**Work to complete:**
Which lines below contain "Addr"? Pull them out.

══ Provided records ══

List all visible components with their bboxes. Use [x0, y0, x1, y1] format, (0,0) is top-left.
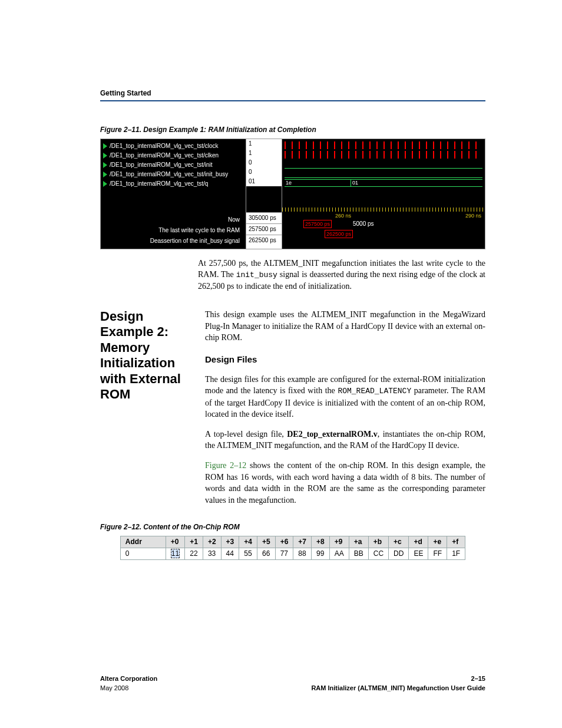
rom-content-table: Addr +0 +1 +2 +3 +4 +5 +6 +7 +8 +9 +a +b…	[120, 536, 465, 560]
footer-page: 2–15	[311, 674, 485, 683]
table-cell: 1F	[447, 548, 465, 559]
table-cell: DD	[389, 548, 409, 559]
footer-doc: RAM Initializer (ALTMEM_INIT) Megafuncti…	[311, 684, 485, 693]
cursor-label: Now	[103, 215, 243, 225]
table-row: 0 11 22 33 44 55 66 77 88 99 AA BB CC DD…	[120, 548, 465, 559]
cursor-time: 262500 ps	[246, 235, 282, 246]
table-cell: CC	[368, 548, 388, 559]
filename: DE2_top_externalROM.v	[287, 430, 378, 439]
signal-arrow-icon	[103, 153, 107, 159]
signal-name: /DE1_top_internalROM_vlg_vec_tst/clken	[110, 151, 219, 160]
table-cell: 0	[120, 548, 166, 559]
table-header: Addr	[120, 536, 166, 548]
table-cell: 33	[203, 548, 221, 559]
subsection-heading: Design Files	[205, 353, 485, 365]
table-header: +3	[221, 536, 239, 548]
signal-name: /DE1_top_internalROM_vlg_vec_tst/clock	[110, 142, 219, 150]
signal-arrow-icon	[103, 162, 107, 168]
bus-value: 1e	[286, 179, 292, 187]
signal-name: /DE1_top_internalROM_vlg_vec_tst/init_bu…	[110, 170, 228, 179]
table-cell: 66	[257, 548, 275, 559]
table-header: +e	[428, 536, 447, 548]
table-header: +8	[312, 536, 330, 548]
signal-value: 1	[246, 149, 282, 158]
table-header: +4	[239, 536, 257, 548]
running-header: Getting Started	[100, 88, 485, 98]
body-paragraph: At 257,500 ps, the ALTMEM_INIT megafunct…	[198, 258, 485, 292]
table-cell: BB	[349, 548, 368, 559]
signal-arrow-icon	[103, 172, 107, 177]
header-rule	[100, 100, 485, 101]
table-header: +f	[447, 536, 465, 548]
body-paragraph: The design files for this example are co…	[205, 374, 485, 420]
signal-arrow-icon	[103, 181, 107, 187]
table-header: +9	[329, 536, 349, 548]
signal-value: 0	[246, 167, 282, 177]
init-busy-waveform	[285, 170, 482, 178]
text: A top-level design file,	[205, 430, 287, 439]
section-heading: Design Example 2: Memory Initialization …	[100, 309, 205, 514]
table-cell: 11	[166, 548, 184, 559]
signal-value: 1	[246, 139, 282, 149]
table-cell: FF	[428, 548, 447, 559]
table-cell: 22	[185, 548, 203, 559]
footer-date: May 2008	[100, 684, 157, 693]
figure-crossref[interactable]: Figure 2–12	[205, 461, 246, 470]
table-header: +c	[389, 536, 409, 548]
q-bus-waveform: 1e 01	[285, 179, 482, 187]
selected-cell: 11	[171, 549, 180, 558]
table-cell: 99	[312, 548, 330, 559]
cursor-gap: 5000 ps	[353, 220, 374, 228]
waveform-viewer: /DE1_top_internalROM_vlg_vec_tst/clock /…	[100, 139, 485, 249]
table-cell: EE	[409, 548, 428, 559]
table-cell: 44	[221, 548, 239, 559]
cursor-time: 305000 ps	[246, 212, 282, 223]
code-inline: init_busy	[236, 271, 277, 279]
table-cell: 77	[275, 548, 293, 559]
table-header-row: Addr +0 +1 +2 +3 +4 +5 +6 +7 +8 +9 +a +b…	[120, 536, 465, 548]
text: shows the content of the on-chip ROM. In…	[205, 461, 485, 505]
page-footer: Altera Corporation May 2008 2–15 RAM Ini…	[100, 674, 485, 693]
table-cell: 55	[239, 548, 257, 559]
table-header: +6	[275, 536, 293, 548]
cursor-marker: 262500 ps	[325, 230, 353, 239]
table-header: +7	[293, 536, 312, 548]
table-header: +b	[368, 536, 388, 548]
init-waveform	[285, 160, 482, 169]
footer-corp: Altera Corporation	[100, 674, 157, 683]
table-header: +0	[166, 536, 184, 548]
body-paragraph: Figure 2–12 shows the content of the on-…	[205, 460, 485, 506]
table-header: +5	[257, 536, 275, 548]
body-paragraph: A top-level design file, DE2_top_externa…	[205, 429, 485, 452]
table-header: +a	[349, 536, 368, 548]
table-cell: AA	[329, 548, 349, 559]
figure-2-12-caption: Figure 2–12. Content of the On-Chip ROM	[100, 522, 485, 532]
signal-values-pane: 1 1 0 0 01 305000 ps 257500 ps 262500 ps	[246, 139, 282, 249]
signal-names-pane: /DE1_top_internalROM_vlg_vec_tst/clock /…	[101, 139, 246, 249]
ruler-tick: 260 ns	[335, 212, 351, 220]
signal-name: /DE1_top_internalROM_vlg_vec_tst/q	[110, 180, 208, 188]
code-inline: ROM_READ_LATENCY	[338, 387, 411, 396]
signal-name: /DE1_top_internalROM_vlg_vec_tst/init	[110, 161, 213, 169]
cursor-label: Deassertion of the init_busy signal	[103, 236, 243, 246]
signal-value: 01	[246, 177, 282, 186]
ruler-tick: 290 ns	[465, 212, 481, 220]
table-header: +d	[409, 536, 428, 548]
body-paragraph: This design example uses the ALTMEM_INIT…	[205, 309, 485, 344]
cursor-label: The last write cycle to the RAM	[103, 225, 243, 236]
figure-2-11-caption: Figure 2–11. Design Example 1: RAM Initi…	[100, 125, 485, 135]
clock-waveform	[285, 141, 482, 149]
signal-value: 0	[246, 158, 282, 167]
clken-waveform	[285, 151, 482, 159]
cursor-time: 257500 ps	[246, 223, 282, 235]
waveform-pane: 1e 01 260 ns 290 ns 257500 ps 262500 ps …	[282, 139, 485, 249]
time-ruler	[282, 207, 485, 212]
table-cell: 88	[293, 548, 312, 559]
table-header: +1	[185, 536, 203, 548]
bus-value: 01	[352, 179, 358, 187]
cursor-marker: 257500 ps	[303, 220, 332, 229]
signal-arrow-icon	[103, 143, 107, 149]
table-header: +2	[203, 536, 221, 548]
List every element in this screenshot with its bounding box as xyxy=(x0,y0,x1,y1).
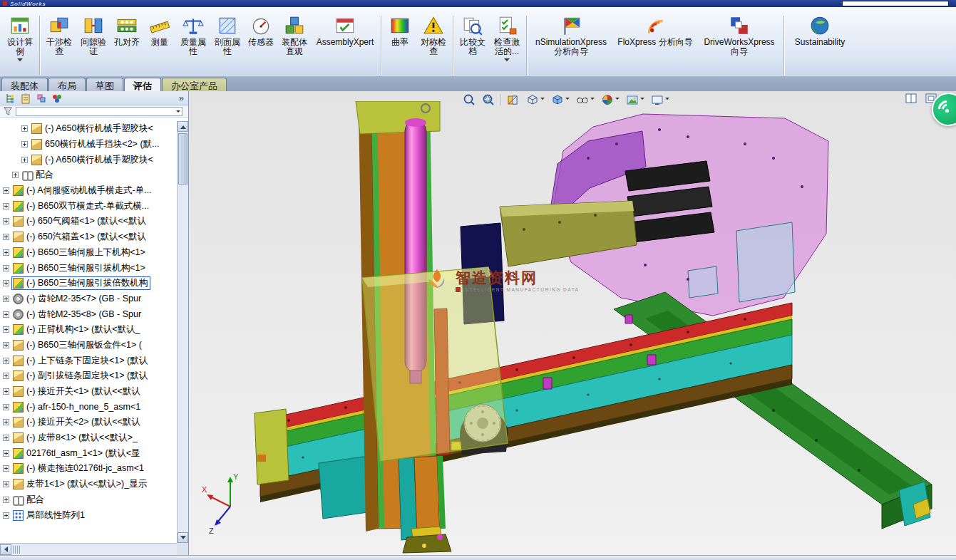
filter-caret-icon[interactable] xyxy=(176,110,180,115)
expand-icon[interactable] xyxy=(3,280,9,286)
tree-item[interactable]: (-) afr-150-h_none_5_asm<1 xyxy=(0,399,177,415)
expand-icon[interactable] xyxy=(12,172,19,178)
filter-funnel-icon[interactable] xyxy=(3,106,13,116)
tree-item[interactable]: (-) 650汽箱盖<1> (默认<<默认 xyxy=(0,229,177,245)
expand-icon[interactable] xyxy=(3,512,9,519)
expand-icon[interactable] xyxy=(3,187,9,194)
displaymanager-icon[interactable] xyxy=(51,93,63,104)
dropdown-caret-icon[interactable] xyxy=(540,98,545,102)
dropdown-caret-icon[interactable] xyxy=(615,98,620,102)
tab-sketch[interactable]: 草图 xyxy=(86,78,123,91)
zoom-fit-button[interactable] xyxy=(460,92,478,108)
panel-overflow-button[interactable]: » xyxy=(179,93,184,103)
scroll-down-button[interactable] xyxy=(178,532,188,543)
tree-item[interactable]: (-) 横走拖连02176tl-jc_asm<1 xyxy=(0,461,177,477)
toolbar-item-compare-documents[interactable]: 比较文档 xyxy=(456,14,490,56)
expand-icon[interactable] xyxy=(3,450,9,457)
toolbar-item-curvature[interactable]: 曲率 xyxy=(384,14,416,47)
tree-item[interactable]: 皮带1<1> (默认<<默认>)_显示 xyxy=(0,477,177,492)
section-view-button[interactable] xyxy=(504,92,523,108)
expand-icon[interactable] xyxy=(3,265,9,271)
expand-icon[interactable] xyxy=(3,203,9,209)
splitter-grip[interactable] xyxy=(13,546,20,554)
tree-horizontal-scrollbar[interactable] xyxy=(0,543,177,555)
dropdown-caret-icon[interactable] xyxy=(565,98,570,102)
expand-icon[interactable] xyxy=(3,388,9,395)
toolbar-item-measure[interactable]: 测量 xyxy=(143,14,176,47)
featuremanager-tree-icon[interactable] xyxy=(4,93,16,104)
toolbar-item-hole-alignment[interactable]: 孔对齐 xyxy=(110,14,143,47)
expand-icon[interactable] xyxy=(3,296,9,302)
display-style-button[interactable] xyxy=(548,92,572,108)
tree-item[interactable]: 650横行机械手挡块<2> (默... xyxy=(0,137,177,152)
tree-item[interactable]: (-) 接近开关<2> (默认<<默认 xyxy=(0,415,177,430)
tree-item[interactable]: (-) 上下链条下固定块<1> (默认 xyxy=(0,353,177,368)
expand-icon[interactable] xyxy=(3,465,9,472)
assembly-3d-model[interactable] xyxy=(189,101,956,555)
flyout-caret-icon[interactable] xyxy=(504,58,510,64)
tree-item[interactable]: 局部线性阵列1 xyxy=(0,507,177,523)
tree-item[interactable]: (-) 副引拔链条固定块<1> (默认 xyxy=(0,368,177,384)
toolbar-item-symmetry-check[interactable]: 对称检查 xyxy=(416,14,451,56)
toolbar-item-sustainability[interactable]: Sustainability xyxy=(786,14,853,47)
tab-office-products[interactable]: 办公室产品 xyxy=(162,78,227,91)
scroll-up-button[interactable] xyxy=(178,121,188,132)
expand-icon[interactable] xyxy=(3,249,9,256)
expand-icon[interactable] xyxy=(21,141,28,147)
configurationmanager-icon[interactable] xyxy=(36,93,47,104)
expand-icon[interactable] xyxy=(3,435,9,441)
edit-appearance-button[interactable] xyxy=(598,92,622,108)
hide-show-items-button[interactable] xyxy=(573,92,597,108)
expand-icon[interactable] xyxy=(21,125,28,132)
dropdown-caret-icon[interactable] xyxy=(590,98,595,102)
tab-assembly[interactable]: 装配体 xyxy=(1,78,48,91)
scroll-thumb[interactable] xyxy=(178,133,187,185)
tree-item[interactable]: (-) 650气阀箱<1> (默认<<默认 xyxy=(0,214,177,229)
tree-item[interactable]: (-) B650三轴伺服引拔机构<1> xyxy=(0,260,177,276)
expand-icon[interactable] xyxy=(21,157,28,163)
toolbar-item-mass-properties[interactable]: 质量属性 xyxy=(176,14,210,56)
toolbar-item-clearance-verify[interactable]: 间隙验证 xyxy=(76,14,110,56)
tree-item[interactable]: (-) 接近开关<1> (默认<<默认 xyxy=(0,384,177,400)
tree-item[interactable]: (-) B650三轴伺服上下机构<1> xyxy=(0,245,177,261)
tree-item[interactable]: (-) 正臂机构<1> (默认<默认_ xyxy=(0,322,177,338)
expand-icon[interactable] xyxy=(3,342,9,348)
apply-scene-button[interactable] xyxy=(623,92,647,108)
toolbar-item-assembly-visualization[interactable]: 装配体直观 xyxy=(277,14,312,56)
flyout-caret-icon[interactable] xyxy=(17,58,23,64)
expand-icon[interactable] xyxy=(3,419,9,425)
tab-evaluate[interactable]: 评估 xyxy=(124,78,161,91)
tree-vertical-scrollbar[interactable] xyxy=(177,121,188,543)
toolbar-item-driveworksxpress-wizard[interactable]: DriveWorksXpress 向导 xyxy=(697,14,781,56)
tree-item[interactable]: 配合 xyxy=(0,167,177,183)
search-input[interactable] xyxy=(842,1,949,6)
expand-icon[interactable] xyxy=(3,481,9,487)
toolbar-item-interference-check[interactable]: 干涉检查 xyxy=(42,14,76,56)
dropdown-caret-icon[interactable] xyxy=(640,98,644,102)
expand-icon[interactable] xyxy=(3,234,9,240)
expand-icon[interactable] xyxy=(3,218,9,224)
expand-icon[interactable] xyxy=(3,404,9,410)
propertymanager-icon[interactable] xyxy=(20,93,31,104)
expand-icon[interactable] xyxy=(3,326,9,333)
tree-item[interactable]: (-) 齿轮M2-35<8> (GB - Spur xyxy=(0,306,177,322)
tree-item[interactable]: 02176tl_asm_1<1> (默认<显 xyxy=(0,445,177,461)
viewport-split-button[interactable] xyxy=(905,93,918,104)
zoom-area-button[interactable] xyxy=(479,92,498,108)
toolbar-item-floxpress-wizard[interactable]: FloXpress 分析向导 xyxy=(613,14,697,47)
toolbar-item-design-study[interactable]: 设计算例 xyxy=(3,14,37,64)
scroll-left-button[interactable] xyxy=(0,544,11,555)
tree-item[interactable]: (-) B650双节横走式-单截式横... xyxy=(0,198,177,214)
toolbar-item-simulationxpress-wizard[interactable]: nSimulationXpress 分析向导 xyxy=(529,14,613,56)
tree-item[interactable]: (-) 皮带8<1> (默认<<默认>_ xyxy=(0,430,177,446)
toolbar-item-check-active-document[interactable]: 检查激活的... xyxy=(490,14,524,64)
graphics-area[interactable]: 智造资料网 INTELLIGENT MANUFACTURING DATA Y X… xyxy=(189,91,956,555)
tree-item[interactable]: (-) A650横行机械手塑胶块< xyxy=(0,121,177,137)
dropdown-caret-icon[interactable] xyxy=(665,98,669,102)
tree-filter-input[interactable] xyxy=(16,107,183,116)
tab-layout[interactable]: 布局 xyxy=(48,78,86,91)
tree-item[interactable]: 配合 xyxy=(0,492,177,508)
tree-item[interactable]: (-) 齿轮M2-35<7> (GB - Spur xyxy=(0,291,177,307)
toolbar-item-sensors[interactable]: 传感器 xyxy=(245,14,277,47)
toolbar-item-section-properties[interactable]: 剖面属性 xyxy=(210,14,245,56)
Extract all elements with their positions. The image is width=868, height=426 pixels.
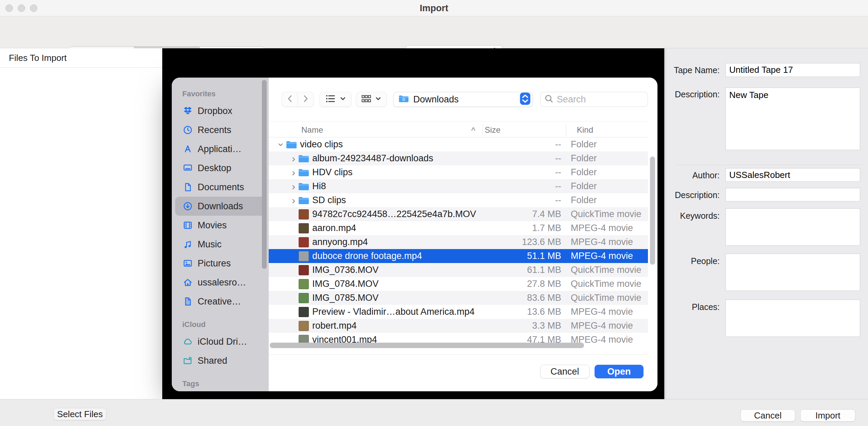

═══

**Response area:**
rom-content-table: Addr +0 +1 +2 +3 +4 +5 +6 +7 +8 +9 +a +b…	[120, 536, 465, 560]
table-header: Addr	[120, 536, 166, 548]
table-header-row: Addr +0 +1 +2 +3 +4 +5 +6 +7 +8 +9 +a +b…	[120, 536, 465, 548]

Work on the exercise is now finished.